Он шел вдоль берега, распахнув воротник рубахи, с удовольствием ощущая, как грудь и лицо холодит от свежего ночного воздуха. Впереди, у берега, возвышалась громада дебаркадера с двумя фонарями, их желтоватый свет слабо сочился в вязкую темноту. По временам с рейда слышались гудки пароходов, там роились десятки мерцавших огней, бросая изломанные зыбью отблески на поверхность моря.
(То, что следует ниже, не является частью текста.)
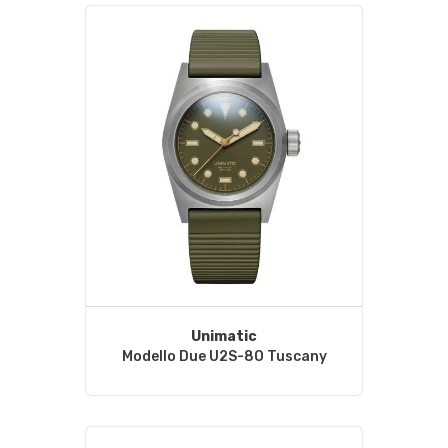
Unimatic
Modello Due U2S-8O Tuscany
В бухту вошло судно, донесся глухой, утробный звук всплеска от спущенного якоря, в свете носового прожектора взметнулся над водой сноп фосфоресцирующих брызг, яростно заскрежетала в клюзе цепь, словно кто-то там, далеко от берега, безжалостно деранул по борту корабля громадным рашпилем.
Море пахло пряно и сложно. Станислав Андреевич ощущал легкий йодистый аромат прибитых к кромке берега водорослей, исходивший от воды и особенно явственный сейчас, ночью, запах перезрелой дыни. Рядом с дебаркадером пахнуло в лицо свежесваренным борщом.
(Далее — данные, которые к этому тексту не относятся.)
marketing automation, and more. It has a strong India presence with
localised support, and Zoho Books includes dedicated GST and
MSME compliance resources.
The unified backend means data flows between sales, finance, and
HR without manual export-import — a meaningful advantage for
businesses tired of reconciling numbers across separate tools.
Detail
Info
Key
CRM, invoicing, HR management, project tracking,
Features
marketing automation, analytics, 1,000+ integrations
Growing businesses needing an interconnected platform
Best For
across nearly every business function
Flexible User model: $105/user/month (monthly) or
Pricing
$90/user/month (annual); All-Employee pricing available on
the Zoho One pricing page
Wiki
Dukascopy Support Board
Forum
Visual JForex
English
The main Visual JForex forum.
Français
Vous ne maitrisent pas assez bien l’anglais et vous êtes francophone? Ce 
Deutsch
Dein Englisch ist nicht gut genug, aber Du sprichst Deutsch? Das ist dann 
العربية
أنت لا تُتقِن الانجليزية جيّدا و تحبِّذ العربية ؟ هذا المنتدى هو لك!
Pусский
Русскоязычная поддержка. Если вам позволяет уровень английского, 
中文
Слева, под обрывом, смутно маячили на песке две фигуры, мужской голос настойчиво убеждал кого-то, гудел монотонным шмелем, а в ответ изредка раздавались короткие женские смешки, прорезавшие тишину, точно крики чайки.
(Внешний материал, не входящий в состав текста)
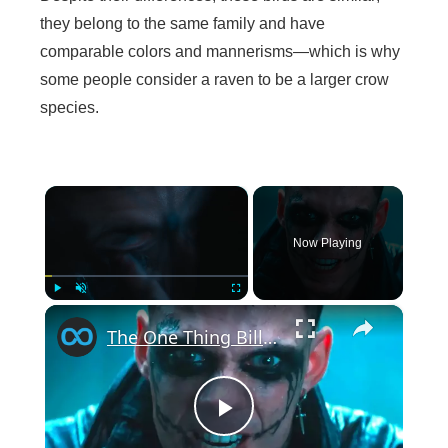
they belong to the same family and have
comparable colors and mannerisms—which is why
some people consider a raven to be a larger crow
species.
×
Now Playing
×
Play
Unmute
Fullscreen
The One Thing Bill Skarsgard Regrets About His Look In The Crow
P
Дойдя до пирса, где на воде темнели строгие контуры яхт, Станислав Андреевич остановился в задумчивости и, усмехнувшись неожиданно пришедшей ему в голову шальной мысли, потянул кормовой конец крайней яхты, грузно, неловко перепрыгнул на палубу, слегка пошатнулся и ухватился рукой за реллинг. Им овладело желание постоять несколько минут на корме у штурвала, ощутить под ногами слабое покачивание палубы на зыби, вообразить себя плывущим по ночному морю. Немного воображения, и вот он уже отплывает от пирса. В конце концов нет ничего недоступного для решительного человека, нужно только немного смелости… От мечты до действительности ведь всего один шаг. Он смотрел на воду, и казалось, она текла вдоль борта. Ухватившись рукой за ахтерштаг, Станислав Андреевич с минуту постоял на месте в раздумье, потом сделал два шага, направляясь к штурвальному колесу, но зацепился ногой за случайно подвернувшийся конец гика-шкота и упал ничком. По палубе, загремев, покатилось ведро и ударилось о рубку. Лежа на палубе с затаившимся сердцем, Станислав Андреевич похолодел от страха, тело его тотчас покрылось липким потом. С ужасом услышал он где-то в недрах яхты сердитый вопросительный возглас, дверь рубки распахнулась. Над ним возвышалась в лунном свете высокая мужская фигура с фонариком в руке.
– Какого черта? – с раздражением сказал сиплый сонный голос, казалось, смутно уже знакомый ему.